As The Ardmoreite reported Jan. 20, the school district’s bond was the final of four stanzas. This one, visually, has exciting potential. However, the $1 million allotted for the expansion of the track and installation of a turf football field is, at maximum, 10 percent of the bond, Gilliam said.
“You start working on a bond a long time before you actually put it up for a vote,” Gilliam said. “Throughout the years, they’ve done a little more. They’ve rebuilt the visitors’ stands, then the home stands and the concession area. That’s the next step. It was done on separate bonds in order to make the whole complex nice — instead of trying to do it all at once.
“This was the final step.”
When construction personnel finish the renovation, Plainview could host regional and state track meets.
David Jackson oversees track and field at the Oklahoma Secondary School Activities Association.
He said the organization prefers eight-lane tracks. Seven is the minimum number of lanes the OSSAA would consider.
Jackson also referenced parking and seating.
“Of course, adequate parking” is required, Jackson said. “I couldn’t give you a number to tell you what adequate means, but it’s probably something we would come look at to see if we thought the parking would be enough.”
Gilliam said the school owns some land adjacent to campus that they could use for parking.
He’s optimistic there’s sufficient seating, which is another minimum criterion that Jackson mentioned.
“For a state meet, you’re probably looking at a seating capacity of (about) 2,500 to 3,000,” he said. “If they were interested in hosting a regional or state track meet, we would certainly entertain that thought, come and visit with them to see if some of those minimum (criteria) exist.”
“I’ll be honest, I’d like to host a state track meet once we get it finished,” Gilliam said.   
Catoosa High School hosted the 2016 OSSAA Class 3A/4A State Track Meet, which ended on May 7 . A Cattoosa official said that there’s a four-to-six week window when sales tax receipts (typically) become available.
The same official also said that the city didn’t conduct any economic studies to determine the potential of hosting the two-day event.
If Plainview earns the privilege to host, it could benefit Ardmore economically, with opposing teams needing lodging, food and gas.
The Indians’ track teams would benefit, too.
“We’re not traveling,” Gilliam said. “Yes, you’ll make a little money, gate-wise or concession-wise. Building this complex wasn’t just to get the state track meet. I think it could help us out and help Ardmore out a little.”
Plainview could also host neutral-site football games, in a manner similar to Cache, which hosted Fox’s 2014 semifinal game against Tipton.

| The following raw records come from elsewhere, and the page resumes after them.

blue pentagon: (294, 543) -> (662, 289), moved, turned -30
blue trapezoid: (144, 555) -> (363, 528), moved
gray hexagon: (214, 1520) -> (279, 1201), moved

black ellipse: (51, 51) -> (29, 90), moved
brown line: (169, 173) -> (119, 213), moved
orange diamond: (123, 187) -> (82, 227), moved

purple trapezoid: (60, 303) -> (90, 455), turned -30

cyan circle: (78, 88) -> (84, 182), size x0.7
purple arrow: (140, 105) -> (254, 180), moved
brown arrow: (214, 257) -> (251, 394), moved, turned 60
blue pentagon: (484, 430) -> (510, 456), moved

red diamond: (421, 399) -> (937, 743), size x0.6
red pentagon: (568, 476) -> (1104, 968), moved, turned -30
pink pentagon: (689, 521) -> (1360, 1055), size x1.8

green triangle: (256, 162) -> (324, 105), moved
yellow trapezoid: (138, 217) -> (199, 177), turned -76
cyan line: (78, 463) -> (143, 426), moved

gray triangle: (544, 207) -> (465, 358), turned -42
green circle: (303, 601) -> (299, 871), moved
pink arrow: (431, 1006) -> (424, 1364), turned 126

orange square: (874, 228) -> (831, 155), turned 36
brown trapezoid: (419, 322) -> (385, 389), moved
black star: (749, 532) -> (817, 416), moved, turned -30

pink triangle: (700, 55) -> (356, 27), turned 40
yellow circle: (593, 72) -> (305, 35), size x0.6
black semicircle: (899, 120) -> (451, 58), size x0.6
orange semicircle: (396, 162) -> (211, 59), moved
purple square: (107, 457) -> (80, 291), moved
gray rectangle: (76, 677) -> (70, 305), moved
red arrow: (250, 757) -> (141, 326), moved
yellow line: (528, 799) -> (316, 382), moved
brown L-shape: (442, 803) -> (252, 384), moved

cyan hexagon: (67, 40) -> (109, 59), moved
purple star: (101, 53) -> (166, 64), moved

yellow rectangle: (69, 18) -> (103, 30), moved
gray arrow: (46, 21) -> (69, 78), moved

“Maybe we could open it up to those kind of games,” Gilliam said. “You’re not really going to wear out a turf field. It’s not going to be a mud bowl, ever.”
Last year, before its semifinal football game at Moore Schools Stadium, which has a turf field, Lone Grove practiced for a day at East Central University. If the Longhorns — or another school — reach that point in 2016, Gilliam addressed that contingency.
“Definitely, we would look at it if we’re not using it,” Gilliam said.
Moreover, a turf field would prove beneficial if the Indians added soccer as a varsity sport. Due to the state’s budget issues, the school’s addition of the sport is not imminent.
“I believe soccer’s growing,” Gilliam said. “I know we have kids here that play at the elementary level and don’t really have anywhere to go past club teams.
“I think it’s definitely something that’s going to be looked at. You can’t ignore the growth. Down the road, it’s definitely something that we’ll have to pay attention to.”
In the interim, the construction is underway. The economic benefits due to these renovations are uncertain for the town and, perhaps, outlying communities.
The athletic renovations comprise a small part of the bond.
“It’s part of just upgrading our school,” Gilliam said. “This same bond is going to build a new building across the street for the elementary, it’s going to put security offices at the high school, renovate the cafeteria, put a safe room at the high school, air conditioning, technology busses — it’s all on this bond.”
“It’s part of the process of staying ahead. Keeping your facilities nice. Our track’s … been resurfaced several times. You can’t host a conference, regional or state track meet with a six-lane track. It’s been talked about, adding to it, for years.
“They started from the outside and worked their way in.”